Anche Domenico Pantaleo, segretario di Flc-Cgil, chiede investimenti e un adeguamento della spesa per l'istruzione agli standard europei: “Chiediamo un investimento di 4 miliardi annui aggiuntivi, per migliorare le infrastrutture, allargare il tempo scuola e migliorare la qualità didattica”.

Rino Di Meglio, segretario della Gilda insegnanti conferma come urgenti gli stessi provvedimenti, edilizia scolastica e precariato, riguardo ai quali il ministro stesso ha già manifestato una certa attenzione senza però sbilanciarsi in indicazione sulle politiche. “Anche se in passato – mette in guardia Di Meglio – ci hanno già abituato a tante belle parole poi smentite dai fatti”.

I sindacati chiedono poi un intervento deciso e prioritario sugli organici: “Serve al più presto un organico pluriennale funzionale a livello delle singole scuole”, dice Marco Paolo Nigi, segretario di Snals-Confsal. “È necessario insomma abolire la differenza tra organico si fatto e di diritto e fare le nomine di ruolo su questo nuovo organico”. E, aggiunge Massimo di Menna di Uil Scuola “si tratta di una modifica urgente perché fondamentale che a settembre si inizi con un organico più stabile”.

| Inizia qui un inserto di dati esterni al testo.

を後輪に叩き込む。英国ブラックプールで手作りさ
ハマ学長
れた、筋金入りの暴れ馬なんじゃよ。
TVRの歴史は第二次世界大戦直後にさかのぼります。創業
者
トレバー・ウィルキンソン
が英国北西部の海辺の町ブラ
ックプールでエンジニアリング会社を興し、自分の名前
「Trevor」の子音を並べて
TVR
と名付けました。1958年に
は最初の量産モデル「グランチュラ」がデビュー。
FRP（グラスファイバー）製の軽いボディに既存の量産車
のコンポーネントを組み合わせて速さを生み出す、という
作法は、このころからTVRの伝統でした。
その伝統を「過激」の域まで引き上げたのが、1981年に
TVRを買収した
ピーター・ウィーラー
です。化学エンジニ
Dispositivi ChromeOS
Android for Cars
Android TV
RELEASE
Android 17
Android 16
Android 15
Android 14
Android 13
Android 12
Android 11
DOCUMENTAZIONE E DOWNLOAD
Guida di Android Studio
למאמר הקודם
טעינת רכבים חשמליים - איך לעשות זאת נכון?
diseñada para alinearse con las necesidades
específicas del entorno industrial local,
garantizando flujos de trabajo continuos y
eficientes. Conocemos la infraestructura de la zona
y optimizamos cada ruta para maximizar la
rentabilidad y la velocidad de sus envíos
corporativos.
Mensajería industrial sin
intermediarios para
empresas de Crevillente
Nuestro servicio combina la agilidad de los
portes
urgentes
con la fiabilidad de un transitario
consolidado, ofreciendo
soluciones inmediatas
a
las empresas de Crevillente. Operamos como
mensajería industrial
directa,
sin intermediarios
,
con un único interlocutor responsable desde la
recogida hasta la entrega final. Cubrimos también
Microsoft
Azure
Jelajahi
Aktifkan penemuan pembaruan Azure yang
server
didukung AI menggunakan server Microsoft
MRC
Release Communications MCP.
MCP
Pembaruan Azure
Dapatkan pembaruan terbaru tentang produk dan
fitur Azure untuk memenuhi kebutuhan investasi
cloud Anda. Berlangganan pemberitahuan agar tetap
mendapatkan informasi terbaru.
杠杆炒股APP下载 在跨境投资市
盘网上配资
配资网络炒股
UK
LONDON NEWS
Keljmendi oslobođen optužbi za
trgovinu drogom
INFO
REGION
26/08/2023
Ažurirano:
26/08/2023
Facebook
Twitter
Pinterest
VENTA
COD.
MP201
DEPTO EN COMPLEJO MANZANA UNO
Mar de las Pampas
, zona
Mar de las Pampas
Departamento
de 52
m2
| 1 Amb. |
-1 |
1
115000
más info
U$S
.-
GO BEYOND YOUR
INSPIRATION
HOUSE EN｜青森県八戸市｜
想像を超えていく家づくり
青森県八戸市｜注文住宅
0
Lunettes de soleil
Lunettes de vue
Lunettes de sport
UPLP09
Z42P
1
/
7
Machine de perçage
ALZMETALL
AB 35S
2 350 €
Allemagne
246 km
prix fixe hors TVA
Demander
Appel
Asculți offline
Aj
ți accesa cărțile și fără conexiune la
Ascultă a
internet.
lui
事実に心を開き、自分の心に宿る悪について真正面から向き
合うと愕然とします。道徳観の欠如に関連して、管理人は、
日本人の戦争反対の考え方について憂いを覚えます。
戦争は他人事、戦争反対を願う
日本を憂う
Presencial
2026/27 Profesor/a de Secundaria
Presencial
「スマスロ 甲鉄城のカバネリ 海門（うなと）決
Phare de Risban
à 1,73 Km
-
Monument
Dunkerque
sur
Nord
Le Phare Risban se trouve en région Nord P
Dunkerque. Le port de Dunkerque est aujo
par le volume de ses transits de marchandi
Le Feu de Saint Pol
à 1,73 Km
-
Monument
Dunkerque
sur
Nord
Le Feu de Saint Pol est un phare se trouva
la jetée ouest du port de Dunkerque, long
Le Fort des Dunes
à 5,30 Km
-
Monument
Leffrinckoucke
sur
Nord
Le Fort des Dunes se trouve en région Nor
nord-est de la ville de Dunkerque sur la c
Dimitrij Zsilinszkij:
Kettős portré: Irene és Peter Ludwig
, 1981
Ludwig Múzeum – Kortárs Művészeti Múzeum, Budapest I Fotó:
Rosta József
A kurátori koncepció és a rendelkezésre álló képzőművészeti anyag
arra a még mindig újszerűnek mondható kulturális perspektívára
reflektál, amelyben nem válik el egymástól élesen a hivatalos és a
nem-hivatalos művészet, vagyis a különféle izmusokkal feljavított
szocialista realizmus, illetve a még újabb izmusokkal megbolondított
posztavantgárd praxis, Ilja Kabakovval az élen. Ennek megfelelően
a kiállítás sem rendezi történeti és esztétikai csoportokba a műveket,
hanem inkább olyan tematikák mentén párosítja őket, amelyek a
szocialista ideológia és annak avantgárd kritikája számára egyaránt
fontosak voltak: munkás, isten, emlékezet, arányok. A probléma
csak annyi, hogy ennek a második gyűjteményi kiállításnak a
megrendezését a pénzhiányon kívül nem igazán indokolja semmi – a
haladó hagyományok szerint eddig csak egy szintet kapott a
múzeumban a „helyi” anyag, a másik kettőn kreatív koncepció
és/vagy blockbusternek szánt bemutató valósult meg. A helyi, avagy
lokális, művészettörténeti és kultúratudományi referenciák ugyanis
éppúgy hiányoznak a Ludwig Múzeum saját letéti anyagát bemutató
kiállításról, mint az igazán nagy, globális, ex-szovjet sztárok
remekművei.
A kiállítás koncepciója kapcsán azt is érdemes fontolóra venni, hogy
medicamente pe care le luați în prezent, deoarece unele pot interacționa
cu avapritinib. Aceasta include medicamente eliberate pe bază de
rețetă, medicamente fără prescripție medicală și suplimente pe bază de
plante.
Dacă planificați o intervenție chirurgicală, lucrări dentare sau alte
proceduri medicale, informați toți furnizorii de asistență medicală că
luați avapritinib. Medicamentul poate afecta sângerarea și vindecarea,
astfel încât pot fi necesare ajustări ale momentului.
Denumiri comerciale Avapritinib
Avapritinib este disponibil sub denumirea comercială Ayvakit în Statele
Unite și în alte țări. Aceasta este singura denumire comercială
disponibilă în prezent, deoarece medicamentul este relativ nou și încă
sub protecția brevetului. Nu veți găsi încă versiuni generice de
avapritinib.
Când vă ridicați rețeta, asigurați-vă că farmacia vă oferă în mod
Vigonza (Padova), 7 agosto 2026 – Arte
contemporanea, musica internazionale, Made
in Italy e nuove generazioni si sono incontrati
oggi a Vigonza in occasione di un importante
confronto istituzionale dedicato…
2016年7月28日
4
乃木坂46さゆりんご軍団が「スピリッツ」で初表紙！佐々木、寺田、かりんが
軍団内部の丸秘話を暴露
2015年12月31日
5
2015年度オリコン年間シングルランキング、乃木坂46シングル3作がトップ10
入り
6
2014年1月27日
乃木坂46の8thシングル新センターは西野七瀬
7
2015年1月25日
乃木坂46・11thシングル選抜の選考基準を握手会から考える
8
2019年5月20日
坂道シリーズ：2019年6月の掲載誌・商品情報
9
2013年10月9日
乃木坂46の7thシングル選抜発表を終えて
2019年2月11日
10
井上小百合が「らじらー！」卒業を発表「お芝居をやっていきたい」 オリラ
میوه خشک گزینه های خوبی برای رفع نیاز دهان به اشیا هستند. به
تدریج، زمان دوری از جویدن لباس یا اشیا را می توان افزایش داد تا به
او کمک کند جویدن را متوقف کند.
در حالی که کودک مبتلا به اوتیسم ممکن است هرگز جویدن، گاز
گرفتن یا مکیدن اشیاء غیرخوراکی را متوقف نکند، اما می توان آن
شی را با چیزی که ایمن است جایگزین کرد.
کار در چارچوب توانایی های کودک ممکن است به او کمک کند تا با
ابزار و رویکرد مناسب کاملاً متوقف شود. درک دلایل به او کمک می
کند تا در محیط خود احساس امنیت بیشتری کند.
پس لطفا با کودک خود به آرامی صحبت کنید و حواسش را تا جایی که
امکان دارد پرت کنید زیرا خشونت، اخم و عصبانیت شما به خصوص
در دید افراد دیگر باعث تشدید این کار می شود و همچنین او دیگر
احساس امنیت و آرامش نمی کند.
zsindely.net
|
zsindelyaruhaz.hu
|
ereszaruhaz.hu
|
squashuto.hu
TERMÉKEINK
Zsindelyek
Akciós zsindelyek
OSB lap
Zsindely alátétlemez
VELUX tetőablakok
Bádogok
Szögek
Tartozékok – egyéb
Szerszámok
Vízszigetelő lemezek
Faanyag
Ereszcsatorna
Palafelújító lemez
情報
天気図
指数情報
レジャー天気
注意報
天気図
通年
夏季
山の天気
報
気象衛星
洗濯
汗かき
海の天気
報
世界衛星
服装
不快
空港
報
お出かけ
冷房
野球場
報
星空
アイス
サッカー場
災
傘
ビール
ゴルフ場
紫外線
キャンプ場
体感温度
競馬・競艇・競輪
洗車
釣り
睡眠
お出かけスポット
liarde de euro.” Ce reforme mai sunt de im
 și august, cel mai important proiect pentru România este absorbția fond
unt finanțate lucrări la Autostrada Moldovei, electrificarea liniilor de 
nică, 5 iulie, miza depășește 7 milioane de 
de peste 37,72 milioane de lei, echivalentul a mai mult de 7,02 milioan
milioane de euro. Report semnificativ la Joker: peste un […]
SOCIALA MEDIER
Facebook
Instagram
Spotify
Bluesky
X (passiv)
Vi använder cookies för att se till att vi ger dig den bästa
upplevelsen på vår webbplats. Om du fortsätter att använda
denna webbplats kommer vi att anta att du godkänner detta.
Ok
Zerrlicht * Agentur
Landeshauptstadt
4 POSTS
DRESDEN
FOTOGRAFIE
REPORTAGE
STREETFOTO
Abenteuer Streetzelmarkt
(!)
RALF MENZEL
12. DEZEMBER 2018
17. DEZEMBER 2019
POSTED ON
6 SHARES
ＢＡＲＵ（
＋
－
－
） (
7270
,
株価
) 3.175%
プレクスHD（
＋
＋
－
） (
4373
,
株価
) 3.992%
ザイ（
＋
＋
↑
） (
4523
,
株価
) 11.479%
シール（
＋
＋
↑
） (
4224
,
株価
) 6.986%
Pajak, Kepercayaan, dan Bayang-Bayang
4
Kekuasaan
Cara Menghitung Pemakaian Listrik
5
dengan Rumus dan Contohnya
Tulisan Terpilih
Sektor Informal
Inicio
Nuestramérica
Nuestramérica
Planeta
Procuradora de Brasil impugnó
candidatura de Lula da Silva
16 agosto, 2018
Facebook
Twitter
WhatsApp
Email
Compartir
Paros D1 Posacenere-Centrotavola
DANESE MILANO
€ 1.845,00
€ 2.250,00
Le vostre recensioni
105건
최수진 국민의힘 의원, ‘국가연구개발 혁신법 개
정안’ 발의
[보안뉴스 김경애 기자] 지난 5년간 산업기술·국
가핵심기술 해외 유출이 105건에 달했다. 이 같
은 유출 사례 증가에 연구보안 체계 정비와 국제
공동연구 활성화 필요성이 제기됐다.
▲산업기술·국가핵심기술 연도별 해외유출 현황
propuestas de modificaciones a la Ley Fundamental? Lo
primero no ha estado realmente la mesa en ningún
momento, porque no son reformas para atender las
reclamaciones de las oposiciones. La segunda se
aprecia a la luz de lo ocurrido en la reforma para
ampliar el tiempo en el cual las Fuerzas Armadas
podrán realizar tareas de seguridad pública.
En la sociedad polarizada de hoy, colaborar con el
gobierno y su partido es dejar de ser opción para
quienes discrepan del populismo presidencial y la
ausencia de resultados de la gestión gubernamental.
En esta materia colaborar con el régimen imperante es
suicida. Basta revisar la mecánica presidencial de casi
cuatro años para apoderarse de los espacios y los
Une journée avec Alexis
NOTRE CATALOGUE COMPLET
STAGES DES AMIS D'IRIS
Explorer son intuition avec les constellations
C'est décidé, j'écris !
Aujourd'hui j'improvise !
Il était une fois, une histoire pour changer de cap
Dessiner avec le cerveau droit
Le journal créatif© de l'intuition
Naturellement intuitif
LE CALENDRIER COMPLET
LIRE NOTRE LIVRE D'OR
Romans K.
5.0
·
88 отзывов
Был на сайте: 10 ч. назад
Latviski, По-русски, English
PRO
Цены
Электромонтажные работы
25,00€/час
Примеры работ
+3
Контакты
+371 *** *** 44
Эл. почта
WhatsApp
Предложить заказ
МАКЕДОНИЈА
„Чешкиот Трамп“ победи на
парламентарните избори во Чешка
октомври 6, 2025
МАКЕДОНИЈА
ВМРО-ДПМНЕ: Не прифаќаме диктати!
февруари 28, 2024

E c'è poi una questione salariale aperta: “Bisogna abolire le norme che vanno in contrasto con la contrattazione collettiva nazionale in merito a ferie e permessi e garantire la qualità della scuola anche attraverso la valorizzazione del personale – spiega Marcello Pacifico, presidente di Anief -. Chiediamo inoltre innalzamento dell'obbligo scolastico al diploma superiore e una riforma dell'apprendistato che consenta di collegare gli ultimi tre anni delle superiori al lavoro. Questo consentirebbe di combattere la dispersione scolastica e aumentare gli organici. Infine – conclude Pacifico – auspichiamo che sia introdotto un sistema di valutazione e riconoscimento del merito degli insegnati che però non vada a discapito degli scatti di anzianità e che non sia affidato al dirigente o sindacalista di turno”.

Infine altro punto centrale è la sburocratizzazione del Miur:
“È fondamentale che il Miur si liberi dal commissariamento del ministero dell'Economia. In questo senso diciamo che la responsabilità politica della scuola deve essere affidata al presidente del Consiglio”, commenta Pantaleo. “Il Ministero – aggiunge Di Menna – si deve trasformare in un rogano di supporto per le scuole, occorre evitare un appesantimento e un eccessiva centralizzazione. Oltretutto un intervento del genere consentirebbe anche di risparmiare risorse”.